It was in anticipation of second term in 2003 that Tinubu started to recruit members from outside the purview of Afenifere, to the extent of inviting the Igbo groups in Lagos to come and join him, so that he could supplant Afenifere leadership. He did that deliberately to whittle down Dawodu’s influence, as Dawodu was in full control of Lagos politics in those days. This dichotomy was there all along until the approach of 2003 elections and there was the need to do primary. Oshun was appointed to head the primary committee for that election. He was a fantastic member then, but unfortunately as it turned out, the same Tinubu had compromised Oshun. When the time came for the primary, Oshun gave different venues to Tinubu’s supporters and another to Dawodu’s faithful. There was crisis after the election, but when Oshun brought the result to us, Pa Onasanya asked him why he gave different venues to both groups, but Oshun denied it. The old man then said Oshun should choose another date for the exercise and communicate with the two sides, but Oshun never did. This was how he lost his integrity and the respect we had for him, otherwise Oshun was a fantastic member of Afenifere.

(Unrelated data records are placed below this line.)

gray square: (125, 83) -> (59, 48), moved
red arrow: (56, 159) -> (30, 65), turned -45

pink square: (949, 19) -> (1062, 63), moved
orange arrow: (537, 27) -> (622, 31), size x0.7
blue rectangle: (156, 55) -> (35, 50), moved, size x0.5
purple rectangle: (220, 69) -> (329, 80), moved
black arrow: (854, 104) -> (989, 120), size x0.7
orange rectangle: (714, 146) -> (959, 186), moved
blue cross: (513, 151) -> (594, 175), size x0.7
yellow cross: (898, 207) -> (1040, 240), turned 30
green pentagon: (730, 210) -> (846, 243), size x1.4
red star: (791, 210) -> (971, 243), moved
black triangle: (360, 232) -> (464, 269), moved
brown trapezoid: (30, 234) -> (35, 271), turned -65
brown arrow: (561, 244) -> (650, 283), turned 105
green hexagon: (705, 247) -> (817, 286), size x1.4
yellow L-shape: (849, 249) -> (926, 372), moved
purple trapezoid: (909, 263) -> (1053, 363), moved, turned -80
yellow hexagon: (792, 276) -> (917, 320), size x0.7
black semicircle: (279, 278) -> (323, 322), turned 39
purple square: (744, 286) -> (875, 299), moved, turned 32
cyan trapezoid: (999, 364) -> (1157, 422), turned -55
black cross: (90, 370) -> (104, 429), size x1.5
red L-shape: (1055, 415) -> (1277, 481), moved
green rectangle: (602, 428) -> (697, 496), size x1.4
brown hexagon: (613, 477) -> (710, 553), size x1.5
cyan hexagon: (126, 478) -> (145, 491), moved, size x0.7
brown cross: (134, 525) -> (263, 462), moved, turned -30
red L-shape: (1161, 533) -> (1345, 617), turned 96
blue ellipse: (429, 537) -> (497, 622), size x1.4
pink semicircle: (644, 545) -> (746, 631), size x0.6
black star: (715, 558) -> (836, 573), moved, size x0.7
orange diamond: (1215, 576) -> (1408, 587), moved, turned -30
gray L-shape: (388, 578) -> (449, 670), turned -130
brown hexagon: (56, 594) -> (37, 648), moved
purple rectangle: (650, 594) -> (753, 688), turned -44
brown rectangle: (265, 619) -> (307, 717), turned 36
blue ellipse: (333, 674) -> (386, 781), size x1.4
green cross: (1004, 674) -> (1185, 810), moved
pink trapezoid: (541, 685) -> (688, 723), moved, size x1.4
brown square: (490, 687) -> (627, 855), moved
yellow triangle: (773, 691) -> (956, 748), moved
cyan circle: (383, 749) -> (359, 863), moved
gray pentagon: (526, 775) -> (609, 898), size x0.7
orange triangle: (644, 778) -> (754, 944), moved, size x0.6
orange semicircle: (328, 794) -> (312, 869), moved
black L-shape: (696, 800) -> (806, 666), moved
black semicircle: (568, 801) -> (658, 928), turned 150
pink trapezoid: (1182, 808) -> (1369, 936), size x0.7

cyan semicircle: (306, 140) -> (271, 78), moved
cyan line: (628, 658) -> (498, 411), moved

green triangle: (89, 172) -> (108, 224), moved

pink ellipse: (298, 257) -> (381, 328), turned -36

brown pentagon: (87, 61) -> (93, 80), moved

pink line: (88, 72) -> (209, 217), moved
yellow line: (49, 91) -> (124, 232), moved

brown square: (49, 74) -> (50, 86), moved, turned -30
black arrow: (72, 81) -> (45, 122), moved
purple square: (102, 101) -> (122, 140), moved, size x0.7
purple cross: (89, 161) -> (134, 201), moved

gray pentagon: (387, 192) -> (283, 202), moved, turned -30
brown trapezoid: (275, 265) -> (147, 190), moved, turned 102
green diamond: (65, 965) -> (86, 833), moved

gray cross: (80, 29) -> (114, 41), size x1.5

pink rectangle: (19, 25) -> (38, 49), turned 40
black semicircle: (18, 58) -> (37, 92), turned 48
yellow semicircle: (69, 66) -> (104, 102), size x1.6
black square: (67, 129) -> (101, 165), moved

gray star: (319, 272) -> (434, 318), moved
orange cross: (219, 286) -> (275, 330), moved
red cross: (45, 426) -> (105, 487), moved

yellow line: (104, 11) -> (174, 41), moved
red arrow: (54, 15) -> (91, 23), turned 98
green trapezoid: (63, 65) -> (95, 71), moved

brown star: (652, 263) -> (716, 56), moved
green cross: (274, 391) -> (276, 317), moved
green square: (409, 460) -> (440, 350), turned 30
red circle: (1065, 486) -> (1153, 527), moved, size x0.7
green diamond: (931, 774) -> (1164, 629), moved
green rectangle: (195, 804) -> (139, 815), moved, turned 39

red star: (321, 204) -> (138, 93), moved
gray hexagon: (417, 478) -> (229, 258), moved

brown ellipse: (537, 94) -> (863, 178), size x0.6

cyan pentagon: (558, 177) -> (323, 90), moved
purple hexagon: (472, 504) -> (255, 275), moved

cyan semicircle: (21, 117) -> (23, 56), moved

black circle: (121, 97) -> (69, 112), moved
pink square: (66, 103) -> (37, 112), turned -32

Because these governors now had the power to choose commissioners and Board members, with enormous financial power, they were able to defy the leadership and we were isolated. All the while, Bola Ige was encouraging them because of his disappointment of having lost the presidential ticket to Falae. I want anybody to come and dispute that. If not so, the governors wouldn’t have had the courage to defy Afenifere leadership, especially Tinubu.

Are you saying Bola Ige was more influential than other Afenifere leaders for him to have singlehandedly instigated the governors against his colleagues?  
No, it was the collegiate leadership of the Yoruba nation, which Awolowo bequeathed before he died that Ige undermined because he lost the presidential ticket to Falae. Bola Ige was among the few followers of Papa Awolowo that supplemented Awolowo’s kind of leadership qualities. When Obasanjo formed his cabinet in 1999, he appointed Ige, and I was one of those who were opposed to it and Ige knew. One of my reasons for objecting was that we didn’t believe that Obasanjo defeated Falae in the 1999 presidential election, which was why we went to court. And why I opposed Ige joining the cabinet was that, while we were conducting the papers for the Election Tribunal, the late Samuel Aluko came to me in Abuja to hint me that Ige had joined Obsanjo’s cabinet. That was the first hint I heard.

Obasanjo said he was going to have a coalition government and on that basis, he said he nominated Ige. Our own view was that, if you are going to form a coalition government, you have to consult us and not for Obasanjo to impose any name on us. But Ige went round saying I opposed his presidential candidature and was also opposing his nomination into Obasanjo’s cabinet.

We summoned a meeting in Ijebu Igbo, headed by Baba Emmanuel Alayande, who asked why I refused to support Ige. And I replied that since there was a coalition force, Obasanjo had no right to nominate a candidate for us. I considered it an attempt to poach our members. I also said after being nominated, Ige didn’t inform the party and they asked him to inform the party.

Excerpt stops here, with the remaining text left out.